Page segmentation data:
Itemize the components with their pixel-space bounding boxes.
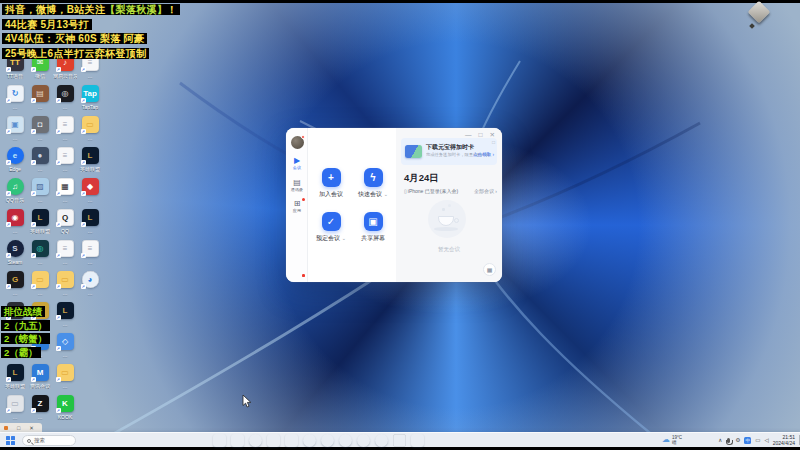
desktop-shortcut[interactable]: L 英雄联盟 [28, 209, 52, 234]
all-meetings-link[interactable]: 全部会议 › [474, 188, 497, 194]
taskbar-app-icon[interactable] [249, 434, 262, 447]
desktop-shortcut[interactable]: Tap TapTap [78, 85, 102, 110]
taskbar-app-icon[interactable] [375, 434, 388, 447]
desktop-shortcut[interactable]: ≡ … [53, 240, 77, 265]
bolt-icon: ϟ [364, 168, 383, 187]
desktop-shortcut-icon: M [32, 364, 49, 381]
desktop-shortcut[interactable]: ▦ … [53, 178, 77, 203]
taskbar-app-icon[interactable] [231, 434, 244, 447]
desktop-shortcut[interactable]: ▣ … [3, 116, 27, 141]
speaker-icon[interactable]: ◁ [765, 437, 769, 444]
settings-gear-icon[interactable]: ⚙ [735, 437, 740, 444]
desktop-shortcut[interactable]: ▤ … [28, 85, 52, 110]
desktop-shortcut[interactable]: ≡ … [53, 116, 77, 141]
taskbar-app-icon[interactable] [321, 434, 334, 447]
maximize-button[interactable]: □ [479, 131, 483, 139]
desktop-shortcut[interactable]: ◘ … [28, 116, 52, 141]
desktop-shortcut[interactable]: L … [53, 302, 77, 327]
avatar[interactable] [291, 136, 304, 149]
taskbar-search[interactable]: 搜索 [22, 435, 76, 446]
meeting-nav: ▶ 会议 ▤ 通讯录 ⊞ 应用 [286, 156, 308, 221]
desktop-shortcut[interactable]: ▭ … [3, 395, 27, 420]
taskbar-app-icon[interactable] [357, 434, 370, 447]
taskbar-app-icon[interactable] [339, 434, 352, 447]
ranked-stats-overlay: 排位战绩2（九五）2（螃蟹）2（霸） [1, 304, 50, 358]
ranked-line: 排位战绩 [1, 304, 50, 318]
taskbar-app-icon[interactable] [303, 434, 316, 447]
desktop-shortcut[interactable]: ◕ … [78, 271, 102, 296]
desktop-shortcut[interactable]: L … [78, 209, 102, 234]
promo-banner[interactable]: 下载元宝得加时卡 完成任务送加时卡，限量先到先得 点击领取 › □ [401, 138, 497, 165]
meeting-nav-item[interactable]: ▶ 会议 [286, 156, 308, 171]
share-screen-button[interactable]: ▣ 共享屏幕 [355, 212, 391, 242]
ime-indicator[interactable]: 中 [744, 437, 751, 444]
desktop-shortcut[interactable]: ≡ … [78, 240, 102, 265]
chevron-down-icon[interactable]: ⌄ [384, 191, 388, 197]
desktop-shortcut-label: QQ音乐 [3, 197, 27, 203]
desktop-shortcut[interactable]: ◆ … [78, 178, 102, 203]
close-button[interactable]: ✕ [29, 425, 34, 431]
desktop-shortcut[interactable]: ↻ … [3, 85, 27, 110]
taskbar-app-icon[interactable] [393, 434, 406, 447]
desktop-shortcut[interactable]: ▭ … [53, 271, 77, 296]
monitor-icon[interactable]: ▭ [755, 437, 760, 444]
desktop-shortcut-label: … [53, 197, 77, 203]
taskbar-app-icon[interactable] [213, 434, 226, 447]
ranked-line: 2（九五） [1, 318, 50, 332]
schedule-meeting-button[interactable]: ✓ 预定会议 ⌄ [313, 212, 349, 242]
system-tray: ∧ ⚙ 中 ▭ ◁ 21:51 2024/4/24 [718, 433, 795, 448]
desktop-shortcut[interactable]: ◎ … [53, 85, 77, 110]
chevron-down-icon[interactable]: ⌄ [342, 235, 346, 241]
desktop-shortcut[interactable]: Z … [28, 395, 52, 420]
desktop-shortcut-label: … [53, 104, 77, 110]
desktop-shortcut[interactable]: ▭ … [28, 271, 52, 296]
desktop-shortcut[interactable]: ▭ … [78, 116, 102, 141]
desktop-shortcut[interactable]: ◇ … [53, 333, 77, 358]
desktop-shortcut[interactable]: ◎ … [28, 240, 52, 265]
taskbar-weather-widget[interactable]: ☁ 19°C 晴 [662, 435, 682, 445]
maximize-button[interactable]: □ [17, 425, 20, 431]
desktop-shortcut[interactable]: Q QQ [53, 209, 77, 234]
meeting-nav-item[interactable]: ⊞ 应用 [286, 199, 308, 214]
desktop-shortcut[interactable]: ▨ … [28, 178, 52, 203]
taskbar-app-icon[interactable] [267, 434, 280, 447]
quick-meeting-button[interactable]: ϟ 快速会议 ⌄ [355, 168, 391, 198]
close-button[interactable]: ✕ [490, 131, 495, 139]
desktop-shortcut[interactable]: ▭ … [53, 364, 77, 389]
desktop-shortcut[interactable]: ≡ … [53, 147, 77, 172]
desktop-shortcut[interactable]: e Edge [3, 147, 27, 172]
desktop-shortcut[interactable]: M 腾讯会议 [28, 364, 52, 389]
desktop-shortcut[interactable]: ♫ QQ音乐 [3, 178, 27, 203]
taskbar-app-icon[interactable] [285, 434, 298, 447]
nav-label: 通讯录 [287, 187, 307, 192]
desktop-shortcut-label: … [3, 104, 27, 110]
background-window-titlebar[interactable]: □ ✕ [0, 423, 42, 432]
taskbar-clock[interactable]: 21:51 2024/4/24 [773, 435, 795, 446]
history-calendar-button[interactable]: ▦ [483, 263, 496, 276]
desktop-shortcut[interactable]: G … [3, 271, 27, 296]
tray-chevron-up-icon[interactable]: ∧ [718, 437, 722, 444]
desktop-shortcut-label: … [78, 135, 102, 141]
desktop-shortcut-label: Steam [3, 259, 27, 265]
desktop-shortcut[interactable]: ● … [28, 147, 52, 172]
desktop-shortcut[interactable]: K KOOK [53, 395, 77, 420]
promo-claim-link[interactable]: 点击领取 › [473, 152, 494, 157]
desktop-shortcut-icon: ◆ [82, 178, 99, 195]
weather-condition: 晴 [672, 440, 677, 445]
meeting-nav-item[interactable]: ▤ 通讯录 [286, 178, 308, 193]
background-window-icon [4, 426, 8, 430]
microphone-icon[interactable] [727, 438, 730, 443]
screen: TT TT语音 ✉ 微信 ♪ 网易云音乐 ≡ … ↻ … ▤ … [0, 0, 800, 450]
start-button[interactable] [6, 436, 15, 445]
minimize-button[interactable]: — [465, 131, 472, 139]
desktop-shortcut[interactable]: L 英雄联盟 [78, 147, 102, 172]
promo-dismiss-icon[interactable]: □ [492, 139, 495, 145]
desktop-shortcut[interactable]: ◉ … [3, 209, 27, 234]
desktop-shortcut-label: … [28, 414, 52, 420]
join-meeting-button[interactable]: + 加入会议 [313, 168, 349, 198]
taskbar-app-icon[interactable] [411, 434, 424, 447]
desktop-shortcut-label: 微信 [28, 73, 52, 79]
search-placeholder: 搜索 [34, 437, 45, 444]
desktop-shortcut[interactable]: L 英雄联盟 [3, 364, 27, 389]
desktop-shortcut[interactable]: S Steam [3, 240, 27, 265]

Your instructions:
Across the entries above, how many lines carry the word "maximize"? Write only the number.

Answer for this exercise:
2